The speed in which vast and complex “bits” can now be processed is staggering. This information is being collected, stored and analyzed to drive efficiency and create actionable intelligence – translating into increased revenues. In short, in today’s world data is power.

For those engaged in technologies that collect data sets and use Machine Learning and Deep Learning techniques, there are a minefield of legal issues to avoid.

Privacy

Privacy, has long been established as a right, and despite popular belief it is not dead (yet).

An individual’s consent is usually required before Personally Identifiable Information (PII) about him or her can be stored, used or shared. However, one of the main hurdles for those who collect data is that such information is often amassed from across the globe. Crawlers and scrapers are being employed to scour data from all over the web, but different jurisdictions have different laws, regulations and interpretations.
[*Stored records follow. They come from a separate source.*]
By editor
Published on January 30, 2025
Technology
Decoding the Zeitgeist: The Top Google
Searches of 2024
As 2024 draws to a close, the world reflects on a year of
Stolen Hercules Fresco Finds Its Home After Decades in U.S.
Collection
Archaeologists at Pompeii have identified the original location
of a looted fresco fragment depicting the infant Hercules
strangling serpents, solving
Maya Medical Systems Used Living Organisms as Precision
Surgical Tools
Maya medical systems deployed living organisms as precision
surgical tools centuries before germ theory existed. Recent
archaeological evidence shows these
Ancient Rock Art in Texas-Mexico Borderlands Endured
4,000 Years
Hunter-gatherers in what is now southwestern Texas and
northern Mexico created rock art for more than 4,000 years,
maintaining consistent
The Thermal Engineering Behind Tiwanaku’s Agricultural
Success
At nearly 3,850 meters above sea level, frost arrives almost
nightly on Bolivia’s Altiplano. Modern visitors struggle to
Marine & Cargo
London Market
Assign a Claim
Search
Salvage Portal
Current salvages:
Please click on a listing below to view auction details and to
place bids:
What constitutes PII or consent in one country may not be the same in the next.

These laws are also evolving, for example Israel’s Protection of Privacy Law, (1981), is soon to be bolstered by the Protection of Privacy Regulations (Data Security) 2017 (the Regulations) which come into force in March 2018, and the new European General Data Protection Regulations (GDPR) come into force in May 2018. In addition, different sectors such as banking and healthcare have their own privacy provisions.

The breadth of laws to consider poses a serious challenge for those engaged in Big Data.
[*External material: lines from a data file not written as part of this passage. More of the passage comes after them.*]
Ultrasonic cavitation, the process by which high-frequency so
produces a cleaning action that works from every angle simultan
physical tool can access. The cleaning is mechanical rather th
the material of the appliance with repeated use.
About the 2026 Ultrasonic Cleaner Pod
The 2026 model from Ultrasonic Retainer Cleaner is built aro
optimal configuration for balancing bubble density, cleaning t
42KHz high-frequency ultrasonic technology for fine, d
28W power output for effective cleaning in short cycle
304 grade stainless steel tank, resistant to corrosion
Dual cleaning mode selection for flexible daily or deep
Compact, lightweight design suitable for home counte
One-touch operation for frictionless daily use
Not only do we usually have the right to object to our data being collected, in certain circumstances we also have the right of erasure (AKA the right to be forgotten), and can demand that our information be deleted at a later stage. This means that companies that hold PII need to ensure they have the ability to locate and erase such information further down the line.
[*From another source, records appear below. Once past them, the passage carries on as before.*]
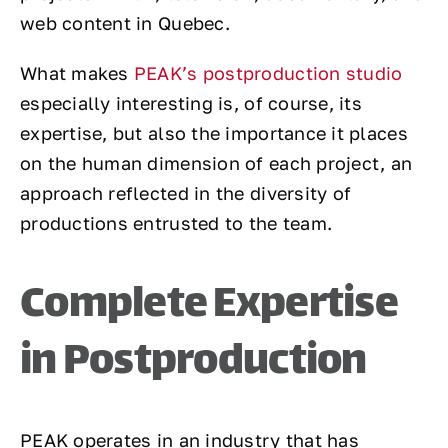
web content in Quebec.
What makes
PEAK’s postproduction studio
especially interesting is, of course, its
expertise, but also the importance it places
on the human dimension of each project, an
approach reflected in the diversity of
productions entrusted to the team.
Complete Expertise
in Postproduction
PEAK operates in an industry that has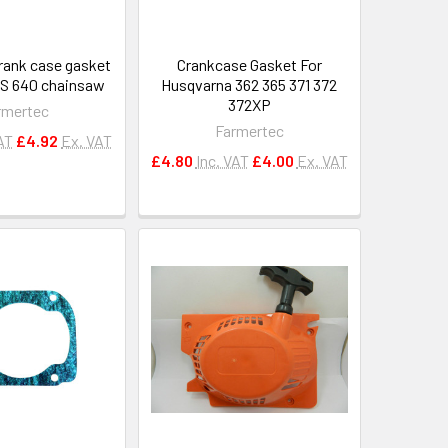
rank case gasket
Crankcase Gasket For
MS 640 chainsaw
Husqvarna 362 365 371 372
372XP
rmertec
Farmertec
AT
£4.92
Ex. VAT
£4.80
Inc. VAT
£4.00
Ex. VAT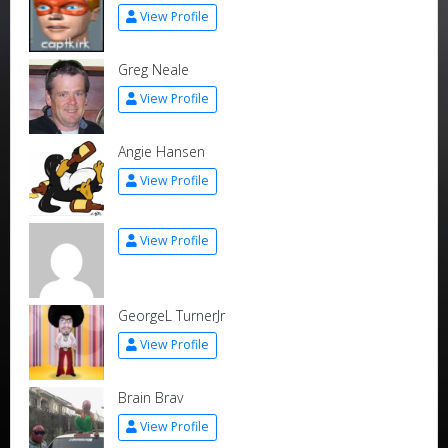
View Profile
Greg Neale
View Profile
Angie Hansen
View Profile
View Profile
GeorgeL TurnerJr
View Profile
Brain Brav
View Profile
Many jurisdictions require the holder of data to register a database with the local privacy regulator – in Israel the Israeli Law, Information and Technology Authority (ILITA). Given the value of data it is unsurprising that the news is full of stories of database hackings.

Under the Regulations, Database Owners are required to immediately notify the ILITA and, in some instances, data subjects upon serious security breaches. While this increases transparency, it also increases exposure to litigation and class actions, and can be a PR nightmare. Accordingly, the security concerns around PII should not be trivialized.

A popular way of avoiding these privacy mines is to anonymize and aggregate all data obtained and store as little of it as possible.

With both the GDPR and Regulations coming into force early next year, the former carrying significant fines (the maximum being the greater of €20million or 4% of the total worldwide annual turnover for the preceding financial year) and the latter carrying civil and criminal liability, anyone engaged in Big Data in Israel should be taking steps to mitigate risks and ensure compliance.

Ownership

Enterprises understand that although data is power, holding it tight to their chest is not always the best way to leverage it and realize its economic potential; so such information is often shared with third parties. Take the autonomous driving space for example, car manufacturers such as BMW may share data garnered pertaining to vehicle performance and driver safety and behavior with the OEMs developing their cars’ autonomous driving capabilities. These OEMs may then combine BMW’s information with their existing data sources and/or create a Deep Learning model based on BMW’s information to achieve this goal. The question then arises as to who owns what in the co-mingled data or the conclusions derived from the model.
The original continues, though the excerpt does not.